Overall, 276 (~91%) SNPs were polymorphic in all genotyped animals and were considered as true variants (see Additional file 6). Among these, 61 SNPs were private and were polymorphic only in one breed. Thus, they were considered as breed-specific variants i.e. two in Brown Swiss, three in Limousine, 12 in Montbéliarde, 27 in Normande, 16 in Holstein and one in Blonde d’Aquitaine. For 51 polymorphic SNPs, we observed only two genotypes. No homozygous individual for the alternative allele was observed among all genotyped samples. For these 51 variants, we determined the expected proportions of homozygous individuals for the alternative allele in each breed and then calculated the significance probability (p value) from the binomial distribution, with event probability equal to zero (which corresponded to the proportion of observed homozygous individuals for the alternative allele), and the number of observations was equal to the number of animals in each breed. For 41 of the 51 variants, there was no significant difference between the expected and the observed proportions (see Additional file 6). However, for the other 10 variants, the expected proportion was significantly different from the observed proportion in at least one breed (see Additional file 6). These corresponded to nine missense deleterious mutations and one LOF variant. This latter one corresponded to the p.Q579* mutation within the APAF1 gene (HH1: Holstein Haplotype 1) which was previously reported as a strong candidate mutation for embryonic lethal defects . As expected, significant differences between the observed and estimated proportions of homozygous individuals for the alternative allele were only observed in the Holstein breed. Two other deleterious missense mutations were also located within CBX3 (chromobox protein homolog 3) and RBBP5 (RB binding protein 5, histone lysine methyltransferase complex subunit) genes which are known to be associated with male germ cell survival and spermatogenesis  and sterility , respectively.

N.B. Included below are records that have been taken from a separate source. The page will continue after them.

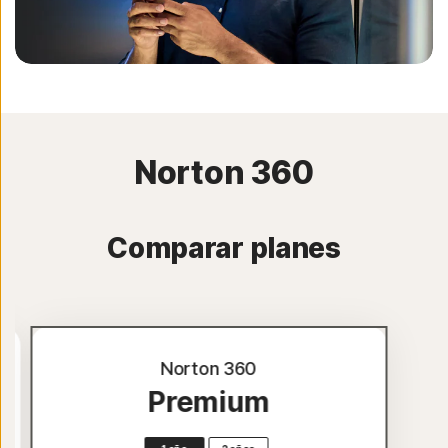
Norton 360
Comparar planes
Norton 360
Premium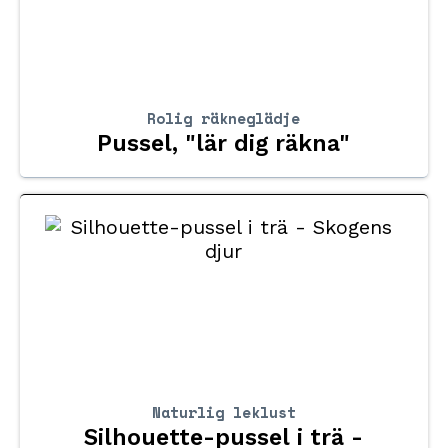
Rolig räkneglädje
Pussel, "lär dig räkna"
Naturlig leklust
Silhouette-pussel i trä -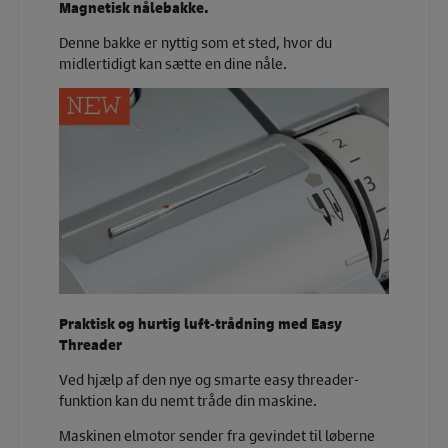
Magnetisk nålebakke.
Denne bakke er nyttig som et sted, hvor du
midlertidigt kan sætte en dine nåle.
Praktisk og hurtig luft-trådning med Easy
Threader
Ved hjælp af den nye og smarte easy threader-
funktion kan du nemt tråde din maskine.
Maskinen elmotor sender fra gevindet til løberne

The 51 SNPs for which only two genotypes were observed were located within 42 known gene coding regions. Thus, these genes were used to carry out gene ontology (GO) and mammalian phenotype ontology (MPO) enrichment analyses using the MouseMine analysis tools (see Additional file 7). The most significant enriched MPO categories were related to abnormal nervous system morphology and phenotype, preweaning lethality, and abnormal brain development (see Additional file 7, sheet1). However, no significant GO category enrichment was obtained (see Additional file 7, sheet 2). It will be very interesting to study the effect of these variants on phenotypes of interest in cattle.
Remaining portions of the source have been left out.